The idea is to use sensors in a meeting room to monitor the activities of participants and provide an ‘overall quality score’ for individual workers. According to the patent, which was filed in July but only recently made public, the system could monitor body language and facial expressions, the number of times someone spoke up in a meeting, as well as speech patterns ‘consistent with boredom and fatigue.’
If that wasn’t worrying enough, the technology could also be installed on smartphones, to monitor whether people were using their devices for other things during meetings.
Microsoft say that the system is designed to improve the quality of meetings, rather than keep track of individual employees.
According to BBC News, the patent states:
Many organisations are plagued by overly long, poorly attended, and recurring meetings that could be modified and/or avoided if more information regarding meeting quality was available
But if this all sounds seriously invasive, you’re not alone. Several privacy rights groups have heavily criticised the idea, saying it would be a ‘major step back for worker’s rights.’
This type of employee surveillance software obstructs diversity in workplaces by operating on the false premise that there is a uniform, normative way that people work optimally,
A lot of surveillance tech is marketed as ‘innovative’ but in reality is astoundingly retrograde.
And just because most offices are closed at the moment, that doesn’t mean your boss can’t track you while you’re working from home too.

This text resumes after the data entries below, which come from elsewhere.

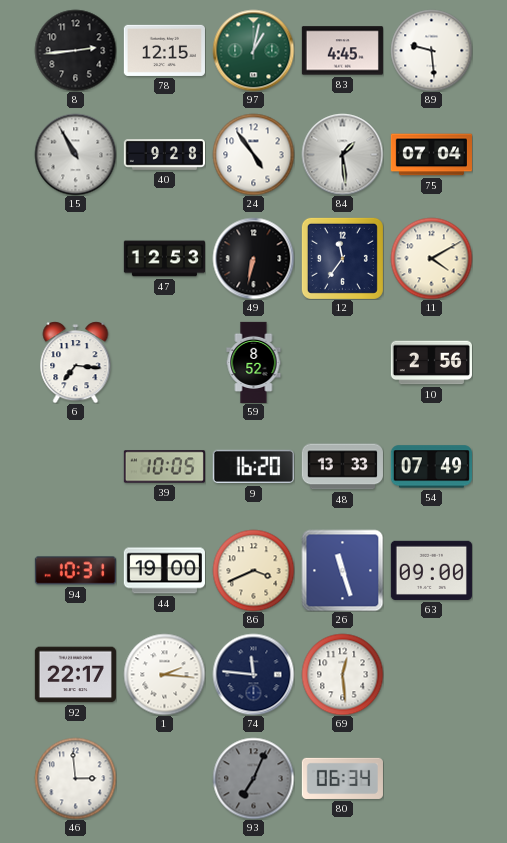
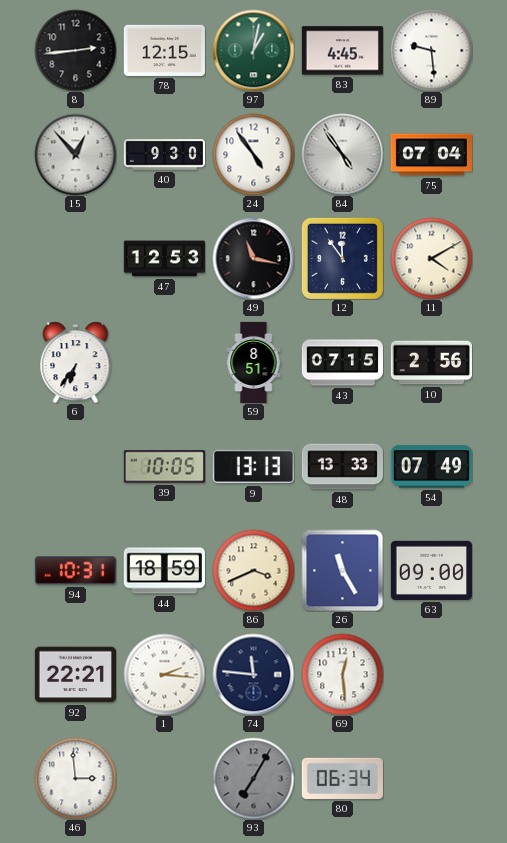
15: 10:55 -> 12:53
40: 9:28 -> 9:30
84: 1:29 -> 4:54
49: 6:32 -> 11:17
12: 11:36 -> 11:54
6: 7:16 -> 6:36
59: 8:52 -> 8:51
43: none -> 07:15
9: 16:20 -> 13:13
44: 19:00 -> 18:59
26: 11:27 -> 11:25
92: 22:17 -> 22:21
93: 7:04 -> 7:05
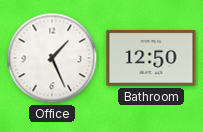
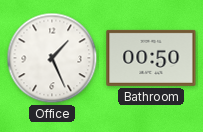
Bathroom: 12:50 -> 00:50
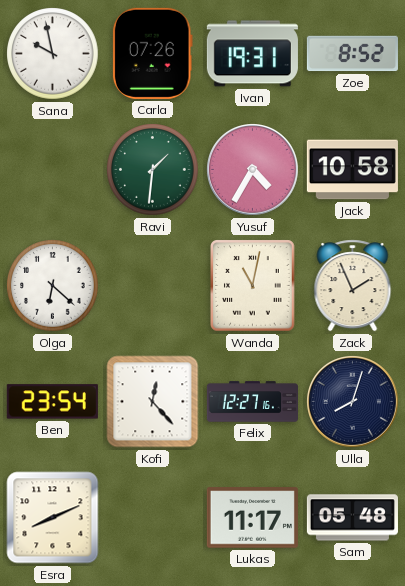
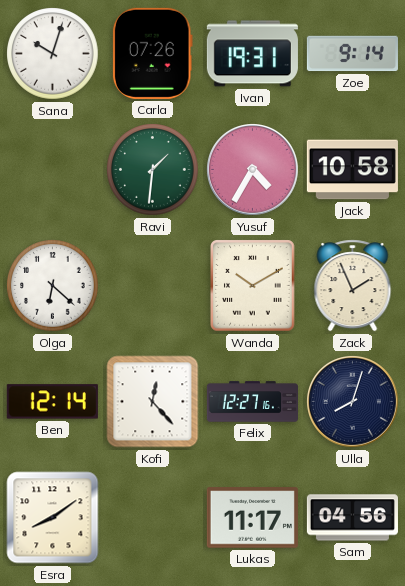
Sana: 9:58 -> 10:03
Zoe: 8:52 -> 9:14
Wanda: 11:02 -> 10:10
Ben: 23:54 -> 12:14
Esra: 8:11 -> 8:09
Sam: 05:48 -> 04:56
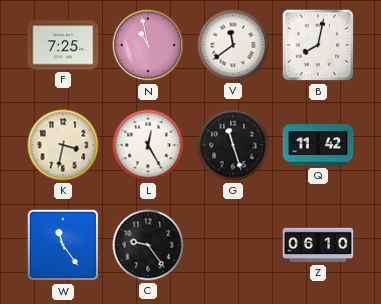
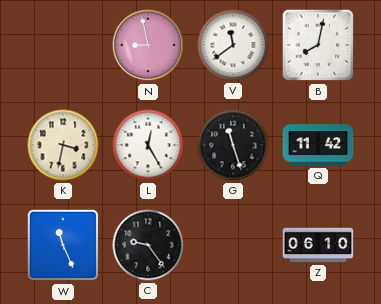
F: 7:25 -> none
N: 10:58 -> 8:58
W: 11:24 -> 11:26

Microsoft recently demonstrated a similar monitoring tool that collects data on individual employees use of Microsoft 365 Office tools, which include Outlook emails and Teams calls. This remote working surveillance faced similar backlash, with Microsoft defending the product by saying it was mainly designed to promote ‘digital transformation’.
There’s no word yet on when this latest productivity tool will be launched, but now might be a good time to brush up on your fake listening skills.